Le zoo ou la ménagerie s'ouvre avec « Singe » sur une bonne contrebasse groovant de liane en corde et un tempo exotique comme les pays où ils vivent!
Puis ils continuent
avec « Chat»,
plus domestique quoique plus libre et indépendant que le chien, le trombone
bien miaulant au début, puis une rythmique bien jazz/ blues imite comme leur démarche
a pas comptés dans les nuits des villes! Puis la batterie donne quelques coups
de griffes défensifs!
Du chat le contrebassiste a la vivacité musculaire tendue vers l'objectif (Stanislavski écrit dans La Formation de l’Acteur : « Lorsqu’il lève une patte, on découvre ses griffes. J’ai l’impression qu’il fait jouer ses muscles parfaitement adaptés. Moi qui ne peux même pas remuer l’annulaire sans que tous les autres doigts se mettent à bouger ! Il nous est impossible de parvenir à ce degré de perfection dans l’utilisation des muscles, que l’on constate chez certains animaux. Aucune technique ne peut parvenir à cette perfection. Quand ce chat bondit sur mon doigt, il passe instantanément d’une position de repos à un mouvement rapide comme l’éclair. Cependant, quelle économie d’énergie ! Comme l’effort est soigneusement dosé! Lorsqu’il se prépare à bondir, il ne gaspille aucune force en contractions superflues. Il réserve toute son énergie pour la projeter toute entière, au moment voulu, au point où elle sera nécessaire. C’est pourquoi ces mouvements sont si bien définis, si nets et si puissants!»)!
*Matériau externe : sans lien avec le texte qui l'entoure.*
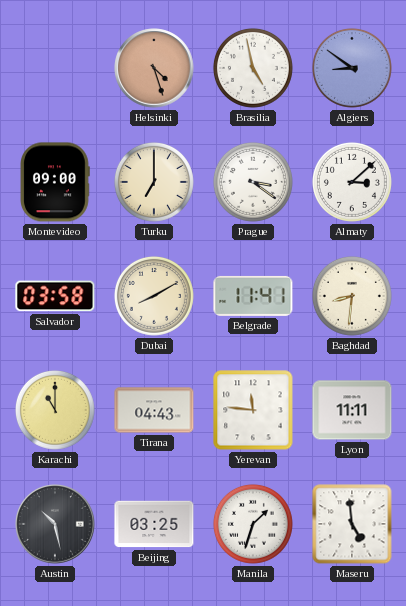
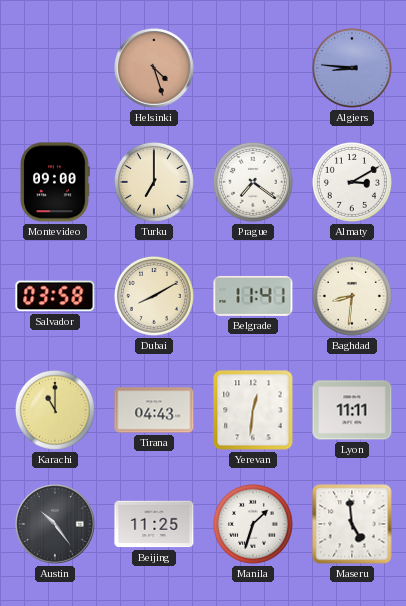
Brasilia: 4:58 -> none
Algiers: 8:51 -> 8:46
Prague: 3:21 -> 7:21
Almaty: 3:08 -> 3:10
Yerevan: 11:46 -> 12:31
Austin: 10:28 -> 10:24
Beijing: 03:25 -> 11:25
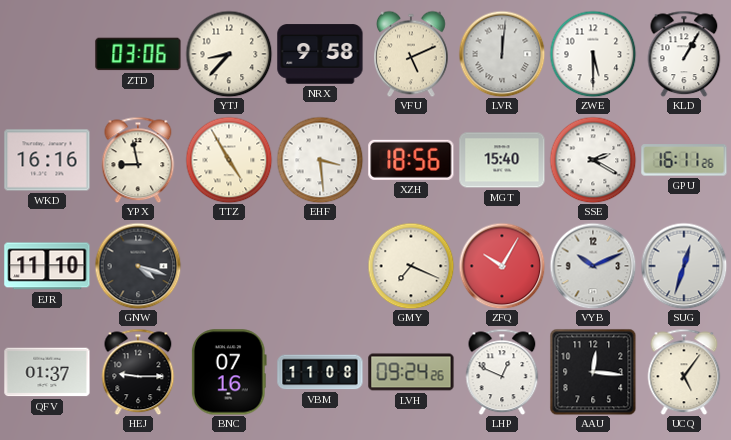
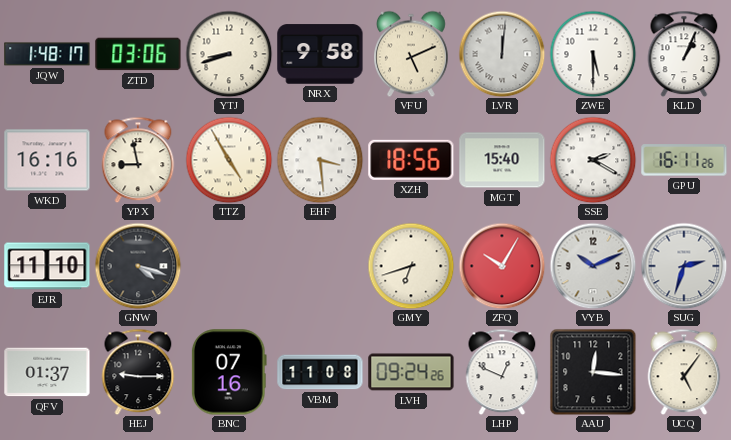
JQW: none -> 1:48
YTJ: 8:37 -> 8:42
KLD: 1:05 -> 1:04
GMY: 7:19 -> 6:42
SUG: 12:33 -> 2:33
Puis ils poursuivent avec « Fourmi »,
qui commence africaine par une intro de contrebasse façon sanza ou m'bira métallophone
que je pensais, au disque, jouée par Darrifourcq, coutumier des expériences
percussives inédites, jouée très bas par
la contrebasse et des coups sourds, élastiques de batterie, comme les tams-tams
ou les galeries creusées par les ouvrières!
Le trombone, d'abord en écho de la
contrebasse s'ébroue ensuite dans la terre nourricière!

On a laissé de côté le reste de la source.